Gymnoconia is a genus of rust fungi in the family Phragmidiaceae. G. nitens causes an orange rust of Rubus species.

Gymnoconia interstitialis

Importance
Gymnoconia interstitialis, otherwise known as "orange rust of raspberries", is a well-known disease of raspberries and blackberries throughout the eastern United States and southern Canada. It can stretch as far south as Florida, or as far west as California, and is also quite common in Europe and Asia (the disease cycles of this rust that are found in northern Europe are considered "long", as opposed to some of the "short" cycles found in the southern United States). Short cycles tend to attack cultivated varieties or blackberries, which has led to an economic setback in their production in the United States. This is not an issue in the European varieties, as the short cycle disease is not found in the Old World.

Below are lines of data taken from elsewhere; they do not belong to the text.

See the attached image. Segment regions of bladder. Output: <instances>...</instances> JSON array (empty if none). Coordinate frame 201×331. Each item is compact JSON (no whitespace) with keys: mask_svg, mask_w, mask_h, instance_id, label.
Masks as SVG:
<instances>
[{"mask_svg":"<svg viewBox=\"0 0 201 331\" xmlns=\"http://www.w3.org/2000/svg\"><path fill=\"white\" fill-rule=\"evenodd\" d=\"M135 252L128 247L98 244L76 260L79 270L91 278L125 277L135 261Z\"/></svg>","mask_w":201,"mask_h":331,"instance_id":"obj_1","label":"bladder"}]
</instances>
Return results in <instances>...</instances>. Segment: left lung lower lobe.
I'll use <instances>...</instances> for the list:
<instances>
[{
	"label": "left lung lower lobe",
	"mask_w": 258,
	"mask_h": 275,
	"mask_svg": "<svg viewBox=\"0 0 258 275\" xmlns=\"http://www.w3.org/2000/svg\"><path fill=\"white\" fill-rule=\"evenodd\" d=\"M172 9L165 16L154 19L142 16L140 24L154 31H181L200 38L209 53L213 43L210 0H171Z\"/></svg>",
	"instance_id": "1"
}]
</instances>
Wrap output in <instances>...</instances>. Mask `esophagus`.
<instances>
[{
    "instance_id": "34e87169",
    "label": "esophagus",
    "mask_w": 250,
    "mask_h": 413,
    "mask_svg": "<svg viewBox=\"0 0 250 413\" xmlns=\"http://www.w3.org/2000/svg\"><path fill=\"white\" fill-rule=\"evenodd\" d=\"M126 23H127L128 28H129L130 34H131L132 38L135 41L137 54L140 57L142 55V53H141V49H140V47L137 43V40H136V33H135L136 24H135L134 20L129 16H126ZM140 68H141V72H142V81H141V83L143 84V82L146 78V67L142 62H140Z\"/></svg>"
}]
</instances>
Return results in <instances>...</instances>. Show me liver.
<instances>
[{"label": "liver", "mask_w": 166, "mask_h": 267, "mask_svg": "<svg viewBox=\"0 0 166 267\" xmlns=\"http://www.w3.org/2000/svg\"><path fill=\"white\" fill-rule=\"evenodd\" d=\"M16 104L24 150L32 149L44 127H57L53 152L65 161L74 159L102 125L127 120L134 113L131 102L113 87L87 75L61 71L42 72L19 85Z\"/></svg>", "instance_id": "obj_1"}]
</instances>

Additionally, black raspberries of New York commonly are affected by orange rust, but the region north of Connecticut has been successful in containing the disease to a confined area.

Wild and cultivated raspberries and blackberries are the most common host for Gymnoconia interstitialis. A resistant host has been discovered in Illinois – the Snyder.

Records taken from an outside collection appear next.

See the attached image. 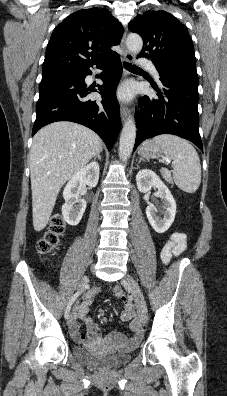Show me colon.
Instances as JSON below:
<instances>
[{
	"instance_id": "1",
	"label": "colon",
	"mask_w": 227,
	"mask_h": 396,
	"mask_svg": "<svg viewBox=\"0 0 227 396\" xmlns=\"http://www.w3.org/2000/svg\"><path fill=\"white\" fill-rule=\"evenodd\" d=\"M65 230V223L60 215L52 218L50 227L44 236L37 242V251L46 255L52 253L59 245L60 238ZM125 299L124 295L120 296Z\"/></svg>"
}]
</instances>
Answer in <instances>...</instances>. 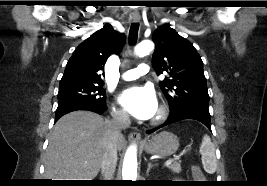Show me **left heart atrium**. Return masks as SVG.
<instances>
[{
  "mask_svg": "<svg viewBox=\"0 0 267 186\" xmlns=\"http://www.w3.org/2000/svg\"><path fill=\"white\" fill-rule=\"evenodd\" d=\"M120 103L130 115L140 120L152 118L158 109L155 92L150 87L132 86L124 90Z\"/></svg>",
  "mask_w": 267,
  "mask_h": 186,
  "instance_id": "left-heart-atrium-1",
  "label": "left heart atrium"
}]
</instances>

The pathogen targets the viability of the leaves, attacking them until they die and fall off of the plant. The disease returns annually, and this recurrence essentially makes the plants worthless – rarely do affected plants recover. Some strains have such a strong impact on the plants that the cultivation becomes unprofitable.

Hosts and symptoms
Signs of the disease appear in the spring. Glandular bodies form on the top side of the leaves, even before they are entirely unfolded. Once fully mature, these bodies appear as black specks with chlorosis (yellowing) around them. To be clear, the glandular bodies seen here would be a sign rather than a symptom, as signs refer to the visible presence of the pathogen, whereas symptoms refer to the effects of the pathogen (the chlorosis previously mentioned would thus be considered a symptom.) Not all leaves or leaflets of the plant will have the specks. Several weeks after the initial appearance of the glandular bodies, a rust will begin to form on the underside of the leaf. The rust is composed of sori, which will eventually break open and release an orange-colored mass of spores – this is where the disease gets the name "orange rust". Typically, this release of spores is quite intense and ends up filling the entire underside of the leaf with the orange spores. The affected leaves dwarf and roll into themselves, rendering them useless.

Disease cycle
Gymnoconia interstitialis is a fungus – specifically a basidiomycete. The mycelium lives from year to year in the infected plant. The mycelium can be found in the roots of the plant between the cells of the cortex (near the cambium). The parenchyma inside of the leaves is the initial source of infection. When infection occurs in a young plant, hyphae may be found in any of the tissues. In the affected organs of the plant, the mycelium develops haustoria, which appear as side branching from the mycelium. The haustoria penetrate through cell walls to extract nutrients, while the fungus follows the growing-tip of the plant. As discussed in the  section, black bodies appear on the upper surface of the leaves during the spring. These black bodies are sterile and are referred to as spermagonia, or pycnia. The orange "cushions" that develop later on the under-side of the leaf are forming spores, which have the capability to germinate all at once. From each spore a short promycelium bearing four sporidia is protruded. During the growing season, these sporidia cause infections on other plants in the raspberry and blackberry families. The sporidia give rise to mycelium, and once winter comes, the fungus is dormant. The disease overwinters as mycelium in the canes, crown and roots of the plants.